I’ve always been the type of person that cares immensely about others, so it was nice to finally be surrounded by people who had this delicate balance of strength and sensitivity. People who will let you cry when days are hard but remind you, carefully, when it’s time to put your big girl panties on. In most instances, these are the types of people I meet that represent the military community as a whole.
But every now and then, as some of you have probably found out, there are individuals who seem as though they only wish to bring us down. In my experiences, they haven’t always been those of the military community. Sometimes they’re just mean comments that come from a person who doesn’t know anything about the military or what it’s like to be in a military relationship. Sometimes it’s a family member who just doesn’t understand. And sometimes, it comes from someone who does know what it’s like, but they feel some need to make you feel bad about yourself, your choices, your relationship, or your life as a whole.
“You’re just a girlfriend…”
Yes, I am. I am the girlfriend of a United States Army soldier. This fact has encompassed the most joyful and proud moments of my life so far. It has also been some of my scariest, most frustrating moments.
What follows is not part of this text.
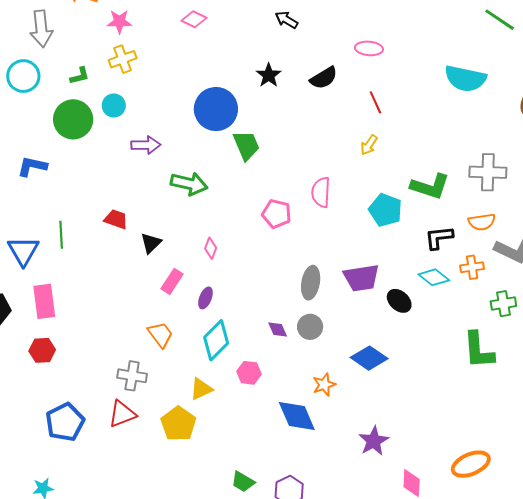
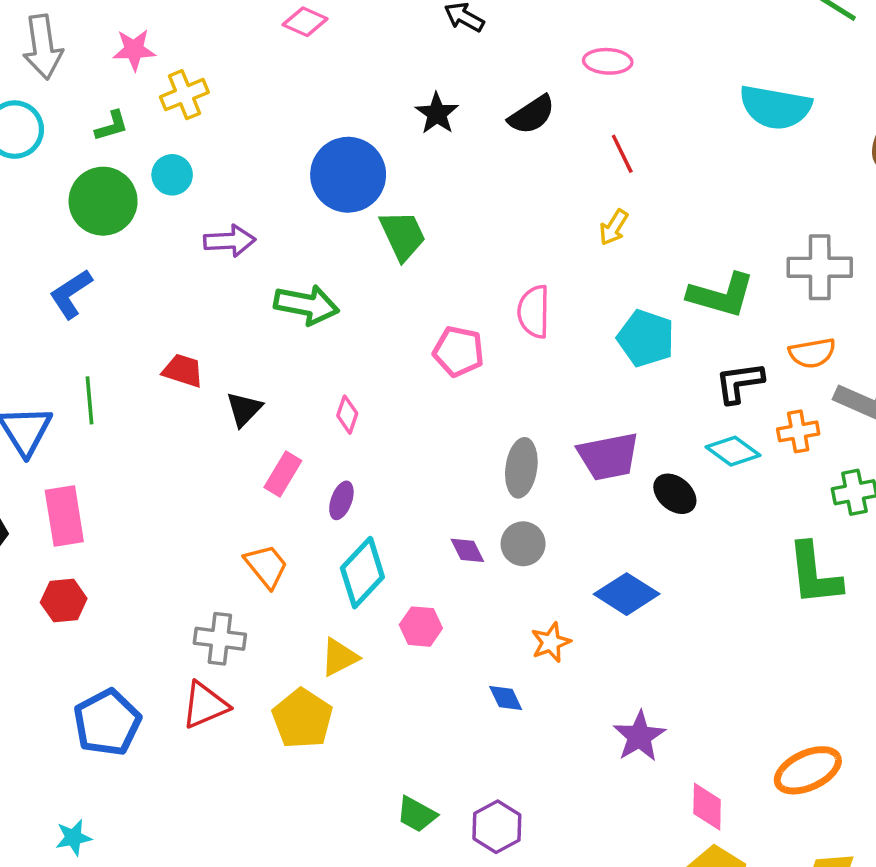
pink star: (119, 22) -> (134, 50), moved
blue L-shape: (32, 166) -> (71, 294), moved, turned -44
blue diamond: (297, 416) -> (506, 698), size x0.5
I have laughed and I have cried, both alone and with him. Through our triumphs and failures we have built a foundation of love, whether we are together or apart.
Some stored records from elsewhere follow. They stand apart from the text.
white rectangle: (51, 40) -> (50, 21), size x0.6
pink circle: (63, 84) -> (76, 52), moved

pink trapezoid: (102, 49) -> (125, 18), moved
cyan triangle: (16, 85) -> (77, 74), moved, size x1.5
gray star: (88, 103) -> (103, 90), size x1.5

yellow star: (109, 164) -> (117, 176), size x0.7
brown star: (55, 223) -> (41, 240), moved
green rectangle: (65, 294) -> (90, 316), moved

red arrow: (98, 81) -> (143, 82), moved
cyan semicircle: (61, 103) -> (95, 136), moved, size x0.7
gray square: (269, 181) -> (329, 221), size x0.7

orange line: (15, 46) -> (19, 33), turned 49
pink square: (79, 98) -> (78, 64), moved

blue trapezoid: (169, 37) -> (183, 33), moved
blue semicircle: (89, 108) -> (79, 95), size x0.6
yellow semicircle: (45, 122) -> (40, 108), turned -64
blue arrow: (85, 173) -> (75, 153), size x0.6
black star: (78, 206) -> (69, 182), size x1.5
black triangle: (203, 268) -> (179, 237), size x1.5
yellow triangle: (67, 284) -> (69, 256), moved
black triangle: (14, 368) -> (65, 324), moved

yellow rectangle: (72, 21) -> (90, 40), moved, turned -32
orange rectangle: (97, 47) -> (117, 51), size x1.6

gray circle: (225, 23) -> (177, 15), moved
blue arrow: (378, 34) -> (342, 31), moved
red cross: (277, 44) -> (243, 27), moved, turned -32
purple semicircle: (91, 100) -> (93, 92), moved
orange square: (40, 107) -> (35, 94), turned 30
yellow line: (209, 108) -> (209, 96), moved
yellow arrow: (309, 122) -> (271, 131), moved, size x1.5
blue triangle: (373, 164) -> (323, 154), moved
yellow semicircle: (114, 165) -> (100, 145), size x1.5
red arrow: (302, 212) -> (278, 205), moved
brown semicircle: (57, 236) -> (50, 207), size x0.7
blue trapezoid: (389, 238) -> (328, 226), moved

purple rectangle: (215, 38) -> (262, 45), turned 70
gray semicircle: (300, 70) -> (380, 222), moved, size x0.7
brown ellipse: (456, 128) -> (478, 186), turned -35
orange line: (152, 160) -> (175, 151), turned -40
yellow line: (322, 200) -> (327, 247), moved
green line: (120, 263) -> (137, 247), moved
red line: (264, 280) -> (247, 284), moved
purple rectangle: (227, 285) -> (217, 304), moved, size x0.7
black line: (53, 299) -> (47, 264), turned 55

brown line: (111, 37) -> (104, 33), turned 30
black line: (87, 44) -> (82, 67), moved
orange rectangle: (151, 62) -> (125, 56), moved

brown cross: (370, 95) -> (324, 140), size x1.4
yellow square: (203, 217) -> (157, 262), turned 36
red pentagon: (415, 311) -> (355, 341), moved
I am a girlfriend, but I am also many other things. I’m a caregiver when needed, a supported, a lover, a hand to hold. I am a team member, a backbone, a provider, and a kiss goodnight. I am a puzzle piece that fills in where he lacks, and vise versa. I am a phone call when we’re thousands of miles apart. I am so many little things, that make up a gigantic love.
And the truth is, all of those things will forever be true. But being just a girlfriend is temporary. Someday, girlfriend will turn into fiance, and fiance will turn into wife. And all of those wonderful things that we already are will only evolve and become greater.
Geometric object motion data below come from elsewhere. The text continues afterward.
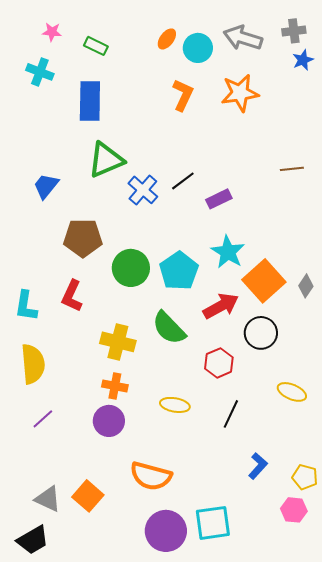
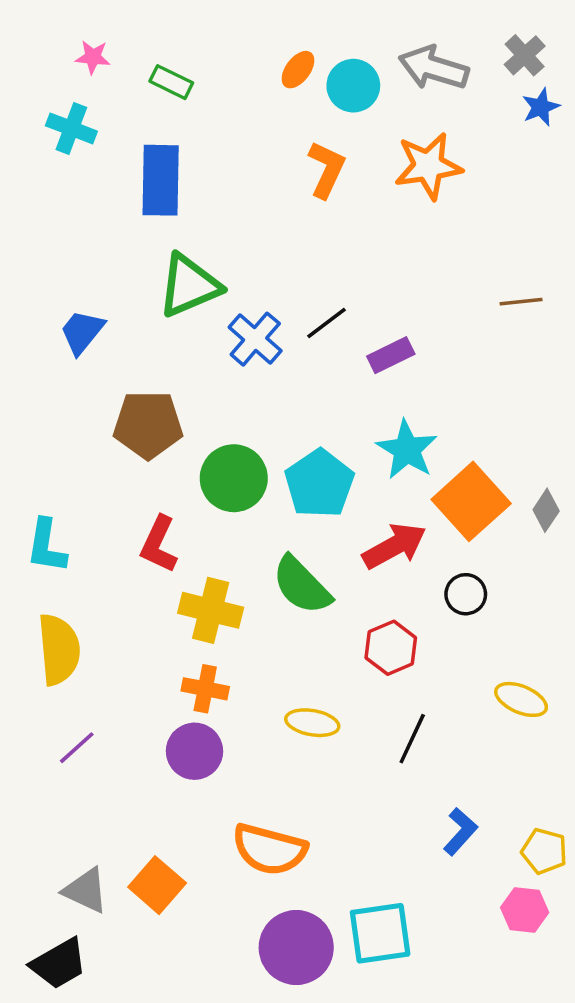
gray cross: (294, 31) -> (525, 55), turned -35
red L-shape: (72, 296) -> (159, 544), moved
black circle: (261, 333) -> (466, 594), size x0.7

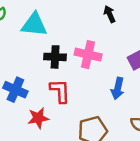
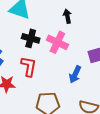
black arrow: (110, 14) -> (67, 16), moved

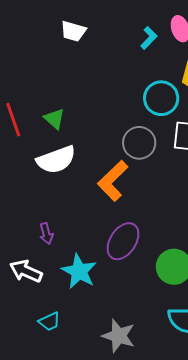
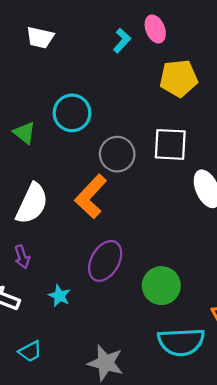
cyan circle: (161, 98) -> (72, 113), moved
white semicircle: (56, 160) -> (32, 204), moved, turned -42
cyan star: (79, 271) -> (59, 296), size x0.6

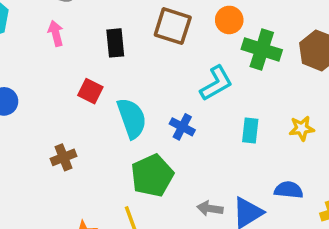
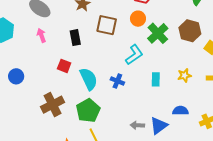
green cross: (262, 50) -> (158, 33), turned 35
brown cross: (63, 157) -> (53, 105), size x1.6
green pentagon: (152, 175) -> (88, 111), moved

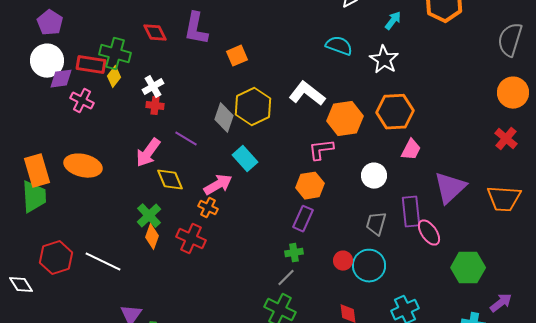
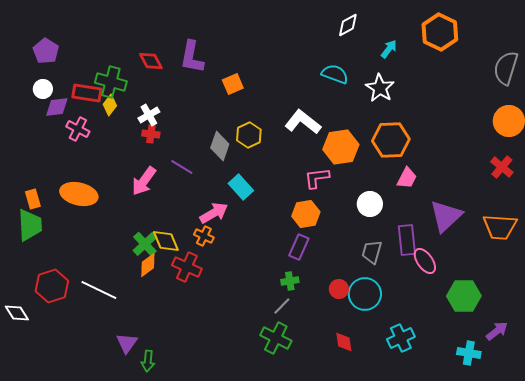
white circle: (47, 61) -> (43, 89), size x0.6
yellow hexagon: (253, 107) -> (249, 135), size x0.7
orange rectangle: (37, 171) -> (33, 199), size x0.6
yellow diamond: (170, 180) -> (166, 241), moved
orange diamond: (152, 237) -> (148, 265), turned 35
So yes, I am just a girlfriend. But there is no greater thing for me to be right now. There is no greater role; no other way that I would be needed more. I have never felt a need to belittle the role that someone else plays in their relationship, or their life. I have never wanted to make someone feel like they’re less than anything. With all of the other things we have to conquer in the world, as military couples and as individuals, why bother with such petty nonsense?
For those of you who have faced the same judgments, whether it be a situation like this one or something completely different, the hardest but most necessary thing for you to do is to rise above it. If someone chooses to use a label such as “wife”, “graduate”, “mother”, etc. to make you feel bad about your apparent “lack” of something, than they don’t truly value what lies behind that label. They only value the connotations that come with that label, and the respect that they believe it will gain them.
Always remember that it isn’t the label that matters. It’s who you are, who you surround yourself with, and why you do.
Have any of you faced a similar situation? How did you resolve it/were you able to?